А у этой из коротких рукавов сиреневой блузы выглядывают обнаженные руки, одна вся в татуировках. Она объясняет мне, что плевать ей на шмотки и рестораны, ну и вообще. У нее есть только тело. Тело, которого она не стыдится. Она смеется. Ну да, я в теле, чего уж там. Я захотела доставить своему телу радость, и Иисусу. Я люблю Иисуса. Мне захотелось, чтобы образ Иисуса всегда был со мной. И на правую руку попросила сердце Иисуса. Смотрите, вот. И розы. И еще захотела череп. О смерти забывать нельзя. Она всегда с нами. В следующем году займусь второй рукой, левой. Она у меня будет разноцветная, Мэри Поппинс, Бемби, весь Уолт Дисней, да, я так и осталась девчонкой, а что? Мне говорят, а когда ты состаришься, то что? Ну, когда состарюсь, на мне так и будет моя красивая одежда. А то я чувствовала бы себя голой. Пациентам нравятся мои татуировки. И мне нравится, когда они говорят, какая у тебя классная рука. Дочь, у меня есть дочь, она мои татуировки не любит. Да кто вообще спрашивал ее мнение?

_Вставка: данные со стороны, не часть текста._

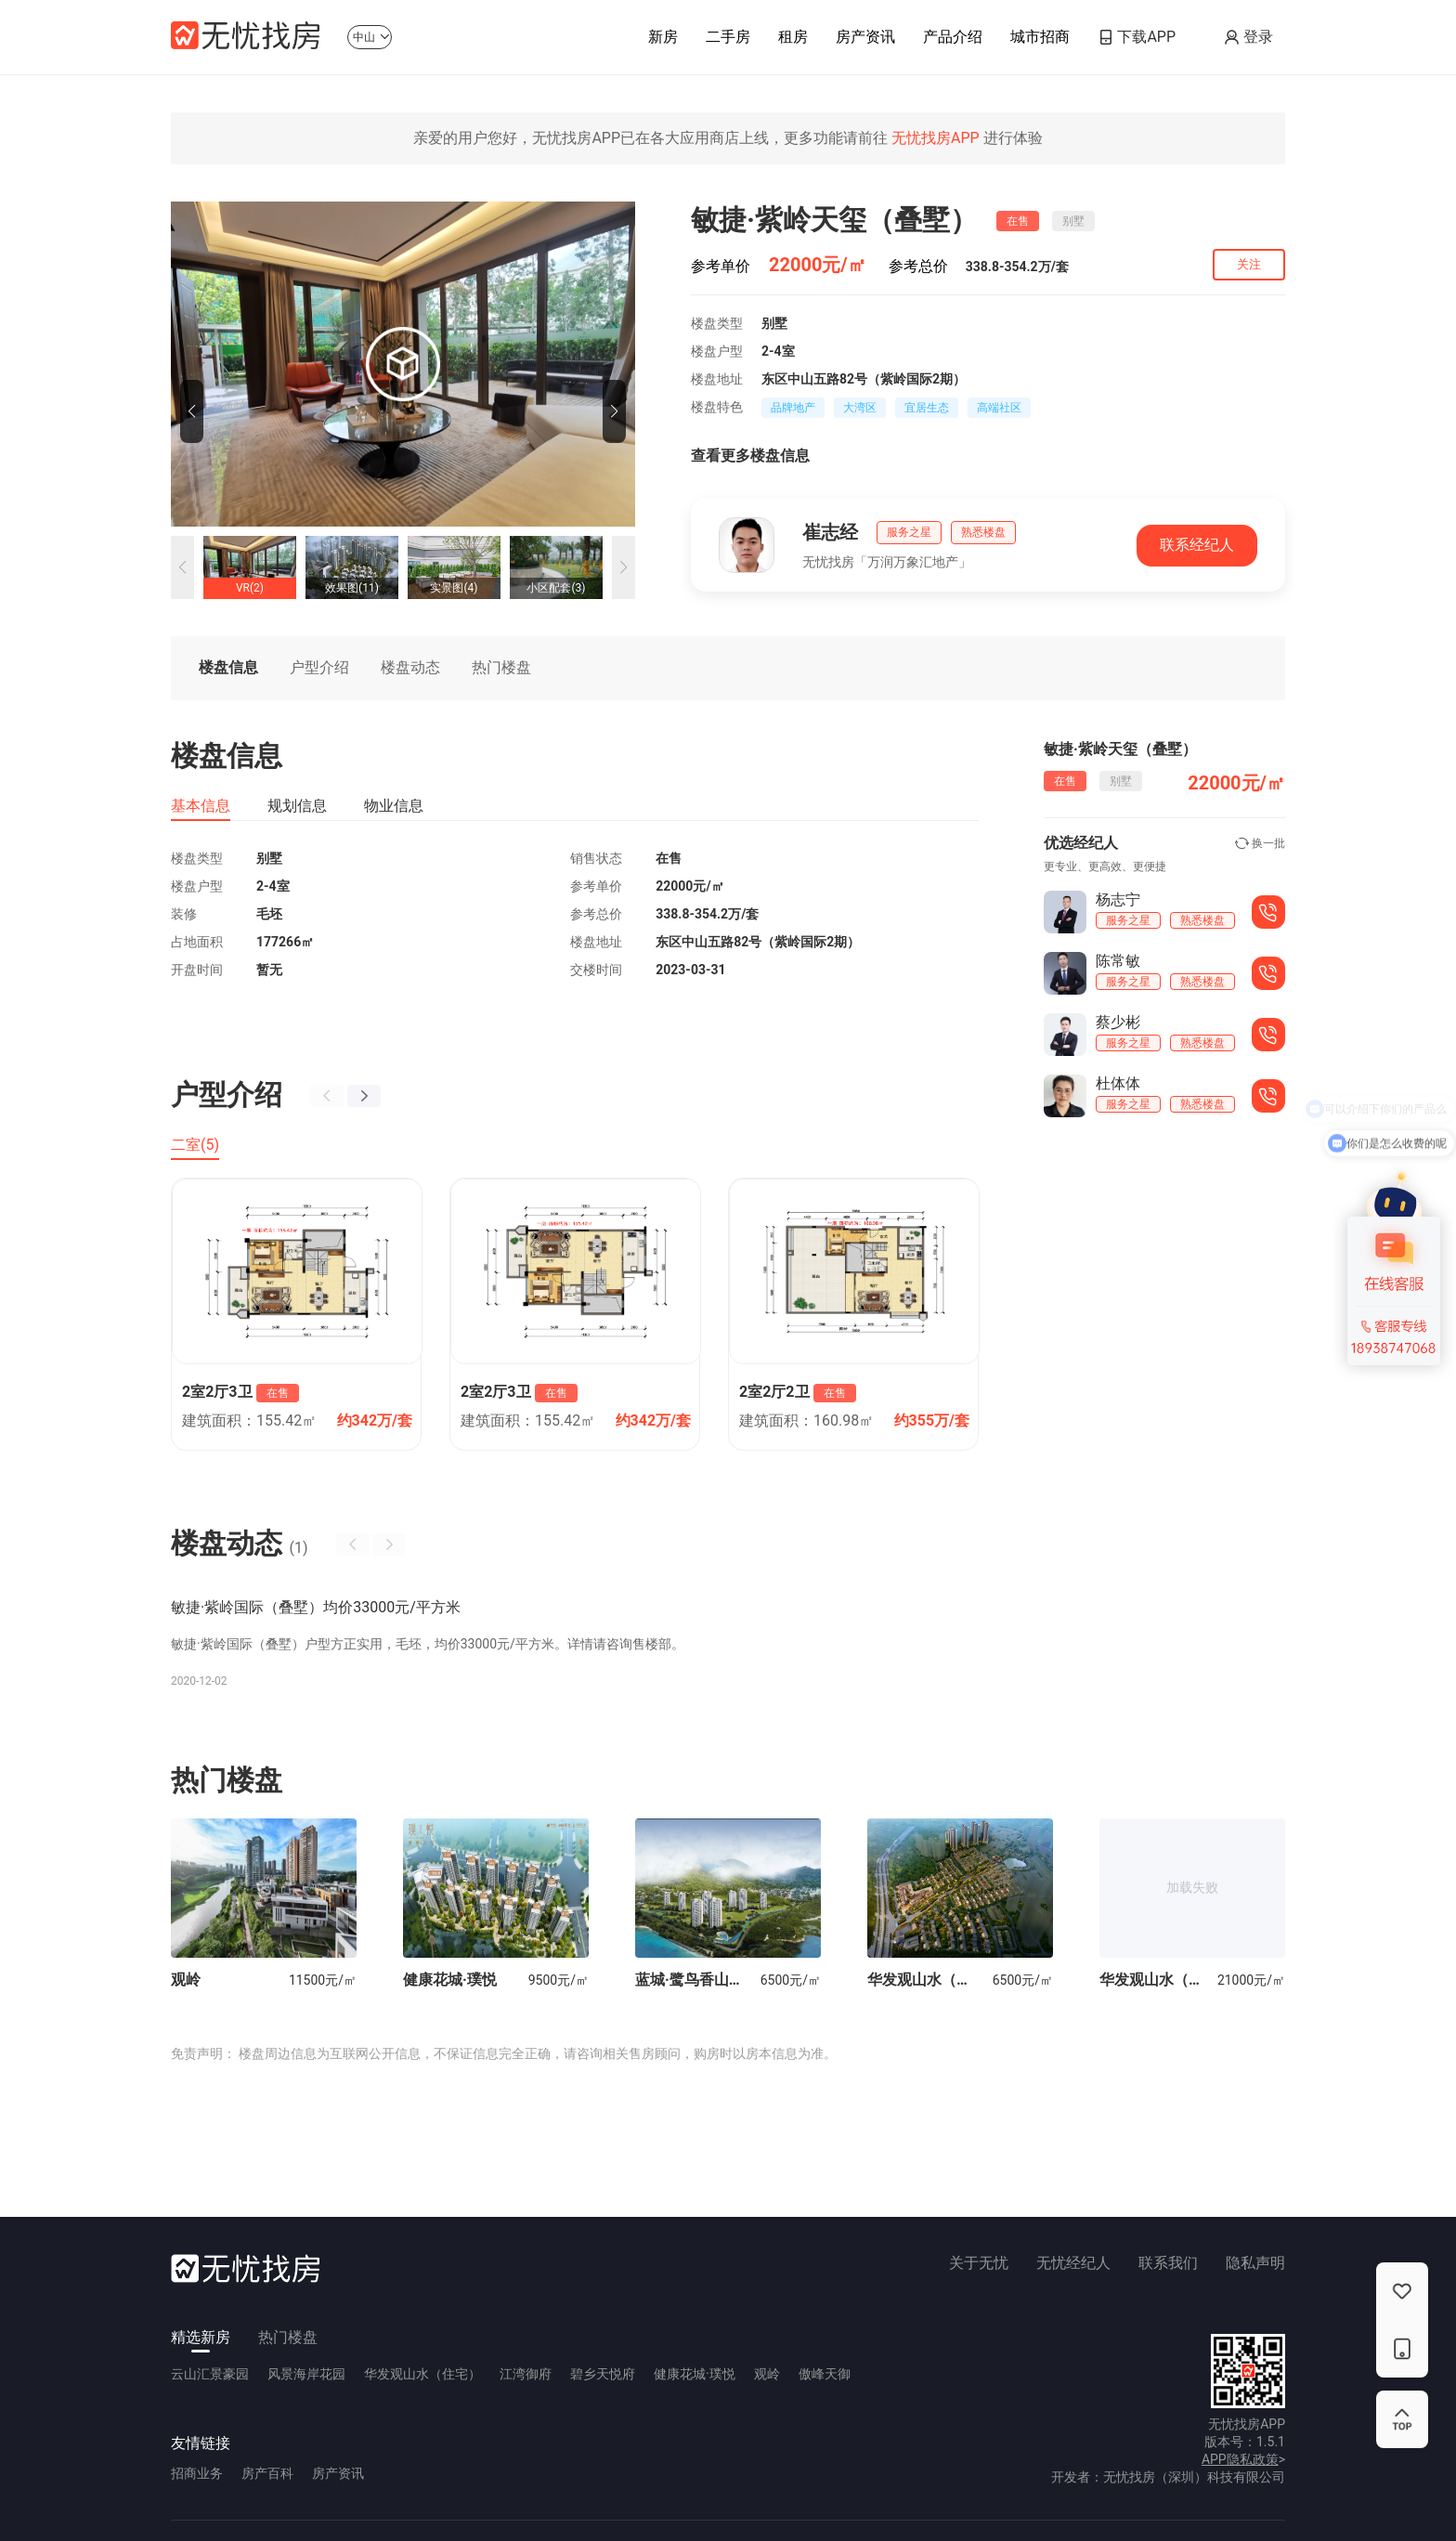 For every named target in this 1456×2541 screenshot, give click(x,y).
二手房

Никто никого не зовет. Ночь. Их двое, они отдыхают в кабинете с открытой в коридор дверью, это как раз напротив моей палаты, только моя дверь закрыта. Одна откровенничает с другой. Голос у нее совсем не такой, как днем, когда она заботилась-утешала-исцеляла. Она говорит о любви, о разводе, о детях, бу-бу-бу, о разбитом сердце, об ударах судьбы, бу-бу-бу, об усталости, о собаке в пустой квартире, бу-бу-бу. А вот и второй голос отвечает первому, словно унылое эхо, заполняющее всю ночь до краев, жалоба отзывается на другую жалобу, шепот медленно разрастается, поглощая пространство, обволакивая его речитативом, это сетования всех женщин, исхлестанных ветром, растерзанных непогодой. А тут еще я, в полумраке, только что появившаяся на свет, едва родившаяся, еще ничего не знающая, убаюканная этой грустной колыбельной, какие бывают только в родном краю.